The Tools of the Trade
The tools of calligraphy have evolved through the centuries. Originally stiffened paint brushes, wooden pens or even large feathers were used. While contemporary calligraphers still sometimes choose to work with the traditional tools, they also have a wide range of specialised pens and markers available to them.
Calligraphy as a Career
Many professional calligraphers initially start out on a part-time basis. The easiest way to begin your career is to set up as a freelancer for hire. You can then advertise your availability and work on a project by project basis for companies and private individuals who need your particular skill-set. Check out this guide on how to become a professional calligrapher.
With the rise in popularity of the handmade arena, and the blossoming of websites such as Etsy and Folksy, you can also create products which feature calligraphy and offer them for sale. Bespoke items, such as wedding invitations and family tree wall prints, can sell particularly well and at a premium price point due to the craftsmanship involved.
Calligraphy is open to anyone who wants to learn to master the skill. The joy of the art form for most people is that it is so accessible to learn and can be pursued in any small pockets of time you have available, for little cost.
There are no set qualifications or degrees available in the field although if you wanted to pursue it at a higher education level you could do so as part of a visual arts degree. As this article also highlights many people who gain an interest in calligraphy do so after learning about ancient alphabets during their study of history.
Finding a Calligraphy Class
Calligraphy can be learnt from books; online classes; or from any of the many workshops or classes which are held up and down the country. It is also an art form where you can be continually learning something new and this can expand your opportunities if you choose calligraphy as a career.
Payment & Your Portfolio
The salaries of calligraphers will vary widely depending on the projects you get hired for and how in-demand your skills are.
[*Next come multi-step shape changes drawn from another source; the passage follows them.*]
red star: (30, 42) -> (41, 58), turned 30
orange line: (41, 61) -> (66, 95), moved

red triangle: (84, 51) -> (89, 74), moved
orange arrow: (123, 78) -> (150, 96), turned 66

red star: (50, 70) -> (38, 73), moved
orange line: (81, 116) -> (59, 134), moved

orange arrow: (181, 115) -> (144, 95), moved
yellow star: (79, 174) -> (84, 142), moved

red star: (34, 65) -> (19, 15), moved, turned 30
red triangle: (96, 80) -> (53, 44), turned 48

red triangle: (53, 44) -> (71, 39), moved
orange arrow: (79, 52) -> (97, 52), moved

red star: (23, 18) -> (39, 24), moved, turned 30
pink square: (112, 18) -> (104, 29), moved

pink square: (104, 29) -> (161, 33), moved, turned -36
That’s why continually expanding your knowledge and experience can be a big boon. Also it is a wise idea to build a wide ranging portfolio over time so you can demonstrate your ability easily to new clients. Nothing speaks louder for a calligrapher than the pen they have already put to paper.
Working as a professional calligrapher is a very flexible occupation and can be done on a full-time basis or fitted around other commitments, such as paid employment; care for dependents or even education. It is also a skill which once acquired can be used throughout your career.
With so few barriers to entry; little initial financial outlay needed to take up the skill; and ultimately so much to gain from reaching a professional level there is very little to stop you. The biggest factor in becoming a professional calligrapher will be your love of the art form; your desire to master it; and the hours of practice you are willing to put in.